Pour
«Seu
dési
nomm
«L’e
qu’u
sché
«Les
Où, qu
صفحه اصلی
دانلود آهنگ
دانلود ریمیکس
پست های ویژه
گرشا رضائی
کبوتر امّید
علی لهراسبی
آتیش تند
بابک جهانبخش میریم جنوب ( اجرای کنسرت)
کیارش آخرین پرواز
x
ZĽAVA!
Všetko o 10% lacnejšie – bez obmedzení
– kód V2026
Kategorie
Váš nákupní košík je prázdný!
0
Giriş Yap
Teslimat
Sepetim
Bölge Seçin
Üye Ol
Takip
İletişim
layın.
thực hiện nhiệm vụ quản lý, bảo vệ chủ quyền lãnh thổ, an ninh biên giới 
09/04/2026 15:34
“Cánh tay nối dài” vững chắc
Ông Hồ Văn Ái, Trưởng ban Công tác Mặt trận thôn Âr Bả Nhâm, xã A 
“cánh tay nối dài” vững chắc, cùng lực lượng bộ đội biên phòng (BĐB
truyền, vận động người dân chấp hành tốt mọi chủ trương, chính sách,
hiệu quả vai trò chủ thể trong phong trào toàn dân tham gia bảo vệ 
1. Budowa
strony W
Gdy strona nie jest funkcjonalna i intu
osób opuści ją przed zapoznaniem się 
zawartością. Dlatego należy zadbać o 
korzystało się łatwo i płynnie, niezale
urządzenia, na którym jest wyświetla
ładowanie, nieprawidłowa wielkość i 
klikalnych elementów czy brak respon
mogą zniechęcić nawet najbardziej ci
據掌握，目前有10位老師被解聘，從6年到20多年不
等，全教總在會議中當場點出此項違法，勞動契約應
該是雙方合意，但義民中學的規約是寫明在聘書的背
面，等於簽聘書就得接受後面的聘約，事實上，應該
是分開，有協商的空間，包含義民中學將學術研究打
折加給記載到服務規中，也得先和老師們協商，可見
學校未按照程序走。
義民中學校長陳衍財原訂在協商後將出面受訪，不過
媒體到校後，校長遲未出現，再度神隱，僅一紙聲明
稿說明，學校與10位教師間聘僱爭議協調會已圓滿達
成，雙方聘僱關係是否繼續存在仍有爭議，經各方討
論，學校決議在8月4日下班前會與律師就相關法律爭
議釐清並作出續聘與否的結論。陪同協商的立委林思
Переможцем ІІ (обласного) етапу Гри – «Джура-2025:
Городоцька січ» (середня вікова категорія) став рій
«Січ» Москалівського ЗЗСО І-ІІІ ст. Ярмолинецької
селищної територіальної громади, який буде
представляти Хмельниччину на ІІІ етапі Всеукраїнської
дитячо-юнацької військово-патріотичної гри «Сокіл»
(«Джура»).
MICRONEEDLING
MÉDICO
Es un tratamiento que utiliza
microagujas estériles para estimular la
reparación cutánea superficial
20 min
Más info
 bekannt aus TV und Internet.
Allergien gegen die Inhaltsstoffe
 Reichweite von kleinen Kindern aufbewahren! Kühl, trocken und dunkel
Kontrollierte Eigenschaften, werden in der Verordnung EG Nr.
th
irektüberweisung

◇ ◇ ◇

__EXERCISE GOAL__
What's wanted is a faithful copy of each entry above.

__RESPONSE FOR THIS EXERCISE__
Pour
«Seu
dési
nomm
«L’e
qu’u
sché
«Les
Où, qu
صفحه اصلی
دانلود آهنگ
دانلود ریمیکس
پست های ویژه
گرشا رضائی
کبوتر امّید
علی لهراسبی
آتیش تند
بابک جهانبخش میریم جنوب ( اجرای کنسرت)
کیارش آخرین پرواز
x
ZĽAVA!
Všetko o 10% lacnejšie – bez obmedzení
– kód V2026
Kategorie
Váš nákupní košík je prázdný!
0
Giriş Yap
Teslimat
Sepetim
Bölge Seçin
Üye Ol
Takip
İletişim
layın.
thực hiện nhiệm vụ quản lý, bảo vệ chủ quyền lãnh thổ, an ninh biên giới 
09/04/2026 15:34
“Cánh tay nối dài” vững chắc
Ông Hồ Văn Ái, Trưởng ban Công tác Mặt trận thôn Âr Bả Nhâm, xã A 
“cánh tay nối dài” vững chắc, cùng lực lượng bộ đội biên phòng (BĐB
truyền, vận động người dân chấp hành tốt mọi chủ trương, chính sách,
hiệu quả vai trò chủ thể trong phong trào toàn dân tham gia bảo vệ 
1. Budowa
strony W
Gdy strona nie jest funkcjonalna i intu
osób opuści ją przed zapoznaniem się 
zawartością. Dlatego należy zadbać o 
korzystało się łatwo i płynnie, niezale
urządzenia, na którym jest wyświetla
ładowanie, nieprawidłowa wielkość i 
klikalnych elementów czy brak respon
mogą zniechęcić nawet najbardziej ci
據掌握，目前有10位老師被解聘，從6年到20多年不
等，全教總在會議中當場點出此項違法，勞動契約應
該是雙方合意，但義民中學的規約是寫明在聘書的背
面，等於簽聘書就得接受後面的聘約，事實上，應該
是分開，有協商的空間，包含義民中學將學術研究打
折加給記載到服務規中，也得先和老師們協商，可見
學校未按照程序走。
義民中學校長陳衍財原訂在協商後將出面受訪，不過
媒體到校後，校長遲未出現，再度神隱，僅一紙聲明
稿說明，學校與10位教師間聘僱爭議協調會已圓滿達
成，雙方聘僱關係是否繼續存在仍有爭議，經各方討
論，學校決議在8月4日下班前會與律師就相關法律爭
議釐清並作出續聘與否的結論。陪同協商的立委林思
Переможцем ІІ (обласного) етапу Гри – «Джура-2025:
Городоцька січ» (середня вікова категорія) став рій
«Січ» Москалівського ЗЗСО І-ІІІ ст. Ярмолинецької
селищної територіальної громади, який буде
представляти Хмельниччину на ІІІ етапі Всеукраїнської
дитячо-юнацької військово-патріотичної гри «Сокіл»
(«Джура»).
MICRONEEDLING
MÉDICO
Es un tratamiento que utiliza
microagujas estériles para estimular la
reparación cutánea superficial
20 min
Más info
 bekannt aus TV und Internet.
Allergien gegen die Inhaltsstoffe
 Reichweite von kleinen Kindern aufbewahren! Kühl, trocken und dunkel
Kontrollierte Eigenschaften, werden in der Verordnung EG Nr.
th
irektüberweisung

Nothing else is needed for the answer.